#### WHAT YOU NEED TO DO:
Bring together copies of the lines in the data below that contain the word "vous".

Recorded data:
▼

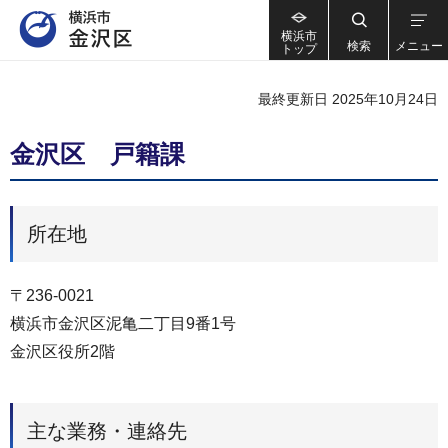
横浜市
検索
メニュー
トップ
最終更新日 2025年10月24日
金沢区 戸籍課
所在地
〒236-0021
横浜市金沢区泥亀二丁目9番1号
金沢区役所2階
主な業務・連絡先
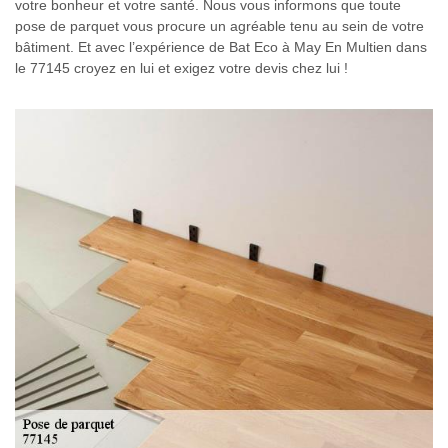
votre bonheur et votre santé. Nous vous informons que toute
pose de parquet vous procure un agréable tenu au sein de votre
bâtiment. Et avec l’expérience de Bat Eco à May En Multien dans
le 77145 croyez en lui et exigez votre devis chez lui !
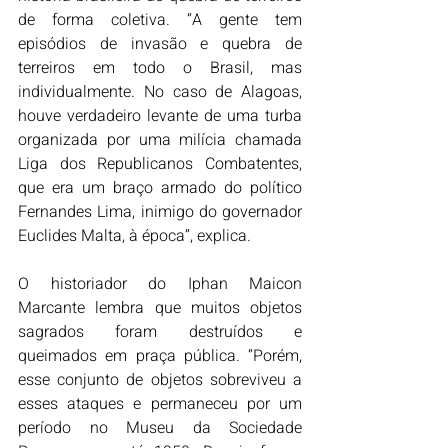
de forma coletiva. “A gente tem 
episódios de invasão e quebra de 
terreiros em todo o Brasil, mas 
individualmente. No caso de Alagoas, 
houve verdadeiro levante de uma turba 
organizada por uma milícia chamada 
Liga dos Republicanos Combatentes, 
que era um braço armado do político 
Fernandes Lima, inimigo do governador 
Euclides Malta, à época”, explica.
O historiador do Iphan Maicon 
Marcante lembra que muitos objetos 
sagrados foram destruídos e 
queimados em praça pública. “Porém, 
esse conjunto de objetos sobreviveu a 
esses ataques e permaneceu por um 
período no Museu da Sociedade 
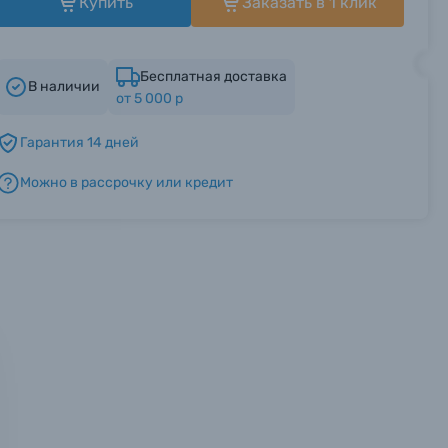
Купить
Заказать в 1 клик
Бесплатная доставка
В наличии
от 5 000 р
Гарантия 14 дней
Можно в рассрочку или кредит
мся с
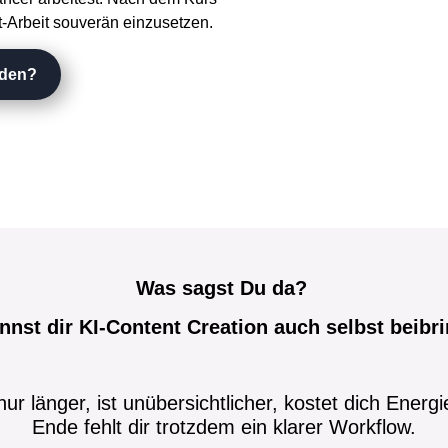
t-Arbeit souverän einzusetzen.
lden?
Was sagst Du da?
nnst dir KI-Content Creation auch selbst beibr
ur länger, ist unübersichtlicher, kostet dich Ener
Ende fehlt dir trotzdem ein klarer Workflow.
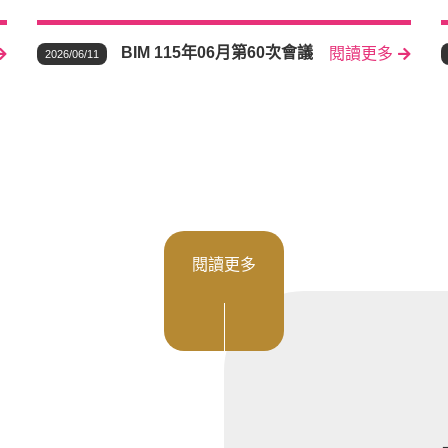
BIM 115年06月第60次會議
閱讀更多
2026/06/11
閱讀更多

▲

#### SOLVED PROBLEM:
votre bonheur et votre santé. Nous vous informons que toute
pose de parquet vous procure un agréable tenu au sein de votre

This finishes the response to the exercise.